**DESCRIPTION OF THE TASK:** Quote the records exactly, starting at the first line and stopping after the line with "sacrificiais, quadros ecuménicos, montanhas"; skip the pictures.

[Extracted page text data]

....

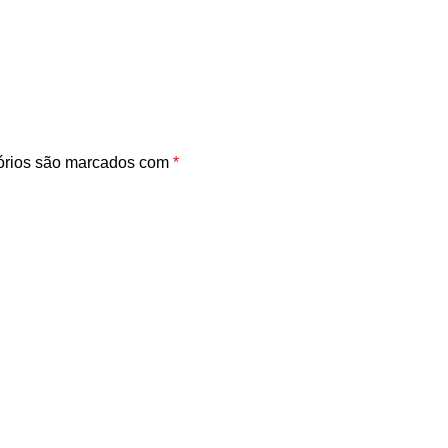
órios são marcados com
*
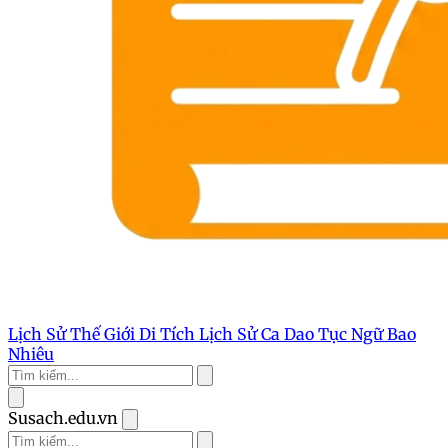
Lịch Sử Thế Giới
Di Tích Lịch Sử
Ca Dao Tục Ngữ
Bao
Nhiêu
Susach.edu.vn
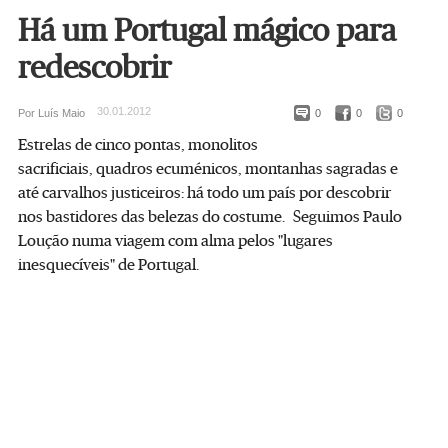
Há um Portugal mágico para
redescobrir
30.01.2012
Por Luís Maio
0
0
0
Estrelas de cinco pontas, monolitos
sacrificiais, quadros ecuménicos, montanhas sagradas e
até carvalhos justiceiros: há todo um país por descobrir
nos bastidores das belezas do costume. Seguimos Paulo
Loução numa viagem com alma pelos "lugares
inesquecíveis" de Portugal.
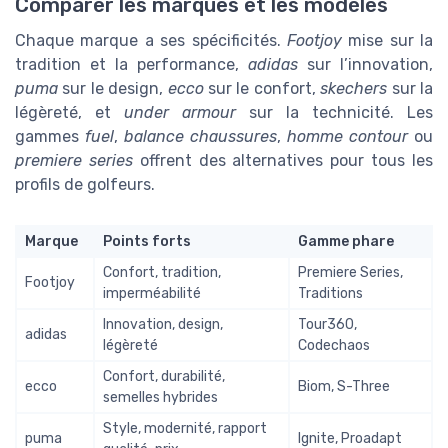
Comparer les marques et les modèles
Chaque marque a ses spécificités.
Footjoy
mise sur la
tradition et la performance,
adidas
sur l’innovation,
puma
sur le design,
ecco
sur le confort,
skechers
sur la
légèreté, et
under armour
sur la technicité. Les
gammes
fuel
,
balance chaussures
,
homme contour
ou
premiere series
offrent des alternatives pour tous les
profils de golfeurs.
Marque
Points forts
Gamme phare
Confort, tradition,
Premiere Series,
Footjoy
imperméabilité
Traditions
Innovation, design,
Tour360,
adidas
légèreté
Codechaos
Confort, durabilité,
ecco
Biom, S-Three
semelles hybrides
Style, modernité, rapport
puma
Ignite, Proadapt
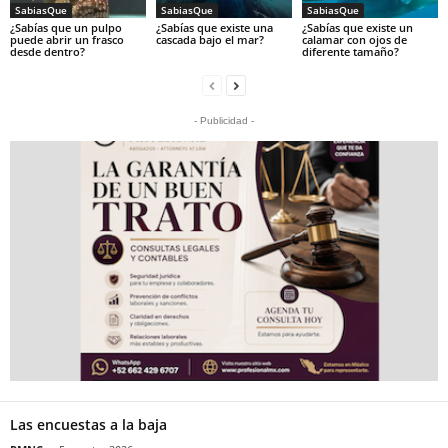
SabiasQue
SabiasQue
SabiasQue
¿Sabías que un pulpo
¿Sabías que existe una
¿Sabías que existe un
puede abrir un frasco
cascada bajo el mar?
calamar con ojos de
desde dentro?
diferente tamaño?
- Publicidad -
Las encuestas a la baja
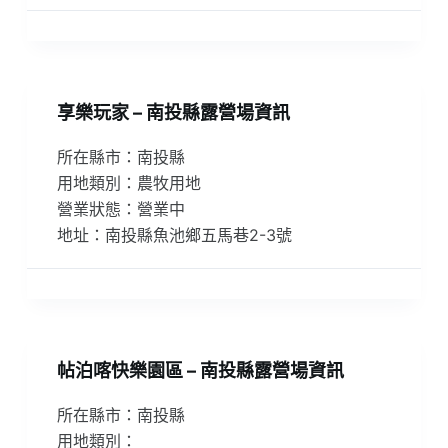
享樂玩家 – 南投縣露營場資訊
所在縣市：南投縣
用地類別：農牧用地
營業狀態：營業中
地址：南投縣魚池鄉五馬巷2-3號
帖泊喀快樂園區 – 南投縣露營場資訊
所在縣市：南投縣
用地類別：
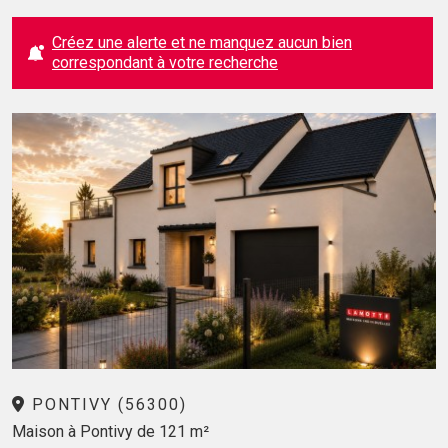
Créez une alerte et ne manquez aucun bien
correspondant à votre recherche
PONTIVY (56300)
Maison à Pontivy de 121 m²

....

**RESPONSE BOX:**
órios são marcados com
*
Lịch Sử Thế Giới
Di Tích Lịch Sử
Ca Dao Tục Ngữ
Bao
Nhiêu
Susach.edu.vn
Há um Portugal mágico para
redescobrir
30.01.2012
Por Luís Maio
0
0
0
Estrelas de cinco pontas, monolitos
sacrificiais, quadros ecuménicos, montanhas sagradas e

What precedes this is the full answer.